Gardner Williams

No. 40
- Position: Defensive back

Personal information
- Born: December 11, 1961 (age 64) Washington, D.C., U.S.
- Listed height: 6 ft 2 in (1.88 m)
- Listed weight: 199 lb (90 kg)

Career information
- High school: Bishop O'Dowd (Oakland, California)
- College: Saint Mary's
- NFL draft: 1984: 11th round, 282nd overall pick

Career history
- Los Angeles Raiders (1984)*; Detroit Lions (1984); San Francisco 49ers (1985)*; Los Angeles Raiders (1986);
- * Offseason or practice squad member only
- Stats at Pro Football Reference

= Gardner Williams (American football) =

American football player (born 1961)

Gardner Williams (born December 11, 1961) is an American former professional football defensive back who played for the Detroit Lions of the National Football League (NFL). He played college football for the Saint Mary's Gaels and was selected by the Los Angeles Raiders in the 11th round of the 1984 NFL draft.

==Early life==
Gardner Williams was born on December 11, 1961, in Washington, D.C. He played high school football at Bishop O'Dowd High School in Oakland, California as a receiver and defensive back. As a senior in 1979, he earned All-Catholic Athletic League honors on offense.

==College career==
Williams did not receive any scholarship offers to play college football. He played for the Gaels of Saint Mary's College of California from 1980 to 1983. He posted 50 tackles, two interceptions, and eight pass breakups his senior year.

==Professional career==
Williams was selected by the Los Angeles Raiders in the 11th round, with the 282th overall pick, of the 1984 NFL draft. He signed with the team on June 13, 1984, and was released on August 27, 1984.

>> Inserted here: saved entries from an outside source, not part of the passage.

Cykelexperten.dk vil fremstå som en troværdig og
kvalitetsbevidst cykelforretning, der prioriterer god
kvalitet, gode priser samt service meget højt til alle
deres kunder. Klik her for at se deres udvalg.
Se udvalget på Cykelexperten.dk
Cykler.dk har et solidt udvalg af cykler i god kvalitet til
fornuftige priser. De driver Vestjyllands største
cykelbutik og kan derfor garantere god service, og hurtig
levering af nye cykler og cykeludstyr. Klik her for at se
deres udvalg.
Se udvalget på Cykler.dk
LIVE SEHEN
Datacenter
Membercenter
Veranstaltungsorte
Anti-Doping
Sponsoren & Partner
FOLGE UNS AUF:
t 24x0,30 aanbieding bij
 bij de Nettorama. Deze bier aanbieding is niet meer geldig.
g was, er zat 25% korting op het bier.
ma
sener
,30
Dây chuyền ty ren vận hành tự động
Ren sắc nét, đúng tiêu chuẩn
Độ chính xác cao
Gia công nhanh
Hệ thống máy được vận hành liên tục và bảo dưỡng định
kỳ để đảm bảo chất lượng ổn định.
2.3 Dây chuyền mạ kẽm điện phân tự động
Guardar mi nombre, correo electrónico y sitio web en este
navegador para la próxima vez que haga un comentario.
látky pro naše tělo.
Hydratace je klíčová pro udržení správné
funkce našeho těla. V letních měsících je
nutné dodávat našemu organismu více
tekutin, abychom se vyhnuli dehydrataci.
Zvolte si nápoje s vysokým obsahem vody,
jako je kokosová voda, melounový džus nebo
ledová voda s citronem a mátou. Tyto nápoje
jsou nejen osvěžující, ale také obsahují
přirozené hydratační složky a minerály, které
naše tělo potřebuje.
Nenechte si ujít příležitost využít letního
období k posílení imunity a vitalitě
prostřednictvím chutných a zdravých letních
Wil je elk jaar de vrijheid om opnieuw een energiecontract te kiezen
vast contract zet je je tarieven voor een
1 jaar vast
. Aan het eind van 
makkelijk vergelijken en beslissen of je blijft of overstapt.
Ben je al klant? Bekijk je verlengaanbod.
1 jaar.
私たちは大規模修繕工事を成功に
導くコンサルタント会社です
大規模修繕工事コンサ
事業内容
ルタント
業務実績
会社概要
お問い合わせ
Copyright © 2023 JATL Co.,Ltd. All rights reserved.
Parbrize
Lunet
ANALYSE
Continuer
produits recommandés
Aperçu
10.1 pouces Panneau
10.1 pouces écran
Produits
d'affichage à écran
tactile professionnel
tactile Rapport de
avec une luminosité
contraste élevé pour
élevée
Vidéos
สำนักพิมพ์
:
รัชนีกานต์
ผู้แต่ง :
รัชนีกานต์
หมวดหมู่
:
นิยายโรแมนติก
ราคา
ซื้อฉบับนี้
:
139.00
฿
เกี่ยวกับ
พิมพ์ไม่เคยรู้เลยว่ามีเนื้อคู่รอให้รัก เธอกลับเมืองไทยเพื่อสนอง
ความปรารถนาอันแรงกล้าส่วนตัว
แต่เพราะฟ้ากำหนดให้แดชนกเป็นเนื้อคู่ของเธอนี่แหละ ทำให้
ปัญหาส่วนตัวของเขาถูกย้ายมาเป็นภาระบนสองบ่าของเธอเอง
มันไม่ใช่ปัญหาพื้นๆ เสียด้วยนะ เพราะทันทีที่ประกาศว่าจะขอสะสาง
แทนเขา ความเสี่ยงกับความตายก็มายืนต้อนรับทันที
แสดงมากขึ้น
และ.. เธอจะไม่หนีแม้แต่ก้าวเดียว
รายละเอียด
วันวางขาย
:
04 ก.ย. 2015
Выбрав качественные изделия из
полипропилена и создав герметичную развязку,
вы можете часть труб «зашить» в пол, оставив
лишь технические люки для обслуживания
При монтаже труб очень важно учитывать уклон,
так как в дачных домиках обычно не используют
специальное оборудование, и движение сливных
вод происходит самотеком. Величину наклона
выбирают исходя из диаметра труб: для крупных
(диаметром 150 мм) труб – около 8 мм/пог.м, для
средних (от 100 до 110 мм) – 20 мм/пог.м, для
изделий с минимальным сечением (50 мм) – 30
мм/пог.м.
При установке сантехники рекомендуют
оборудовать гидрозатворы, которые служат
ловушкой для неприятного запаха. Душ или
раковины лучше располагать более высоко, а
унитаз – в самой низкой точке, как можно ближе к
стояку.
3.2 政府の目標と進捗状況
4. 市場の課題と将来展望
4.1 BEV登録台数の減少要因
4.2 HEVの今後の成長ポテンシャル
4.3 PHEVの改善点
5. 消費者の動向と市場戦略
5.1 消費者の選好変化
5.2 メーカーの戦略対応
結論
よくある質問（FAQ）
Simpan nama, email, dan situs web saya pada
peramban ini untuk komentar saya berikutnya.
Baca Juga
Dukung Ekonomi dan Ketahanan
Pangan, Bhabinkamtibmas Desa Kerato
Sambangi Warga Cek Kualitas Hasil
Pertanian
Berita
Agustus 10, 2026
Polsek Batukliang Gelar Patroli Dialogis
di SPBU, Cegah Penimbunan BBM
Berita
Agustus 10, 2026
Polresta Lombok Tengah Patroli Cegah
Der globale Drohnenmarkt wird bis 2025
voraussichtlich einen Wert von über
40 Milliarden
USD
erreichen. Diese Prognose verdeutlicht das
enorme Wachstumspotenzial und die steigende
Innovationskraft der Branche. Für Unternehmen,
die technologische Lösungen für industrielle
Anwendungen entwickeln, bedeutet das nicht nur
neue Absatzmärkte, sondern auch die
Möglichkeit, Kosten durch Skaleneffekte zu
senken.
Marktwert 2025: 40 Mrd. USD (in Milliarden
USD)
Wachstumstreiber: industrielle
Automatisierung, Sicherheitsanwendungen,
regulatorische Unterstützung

Williams signed with the Detroit Lions on October 14, 1984. He played in three games for the Lions as a reserve cornerback/safety before being released on November 9, 1984.

Williams was signed by the San Francisco 49ers on April 16, 1985. He was released on August 12, 1985.

Williams signed with the Raiders again on March 10, 1986. On August 18, he was placed on injured reserve, where he spent the entire 1986 season. He was later released on August 19, 1987.

==Personal life==
Williams' father, Howie Williams, also spent time with the Raiders and wore the same jersey number (#29).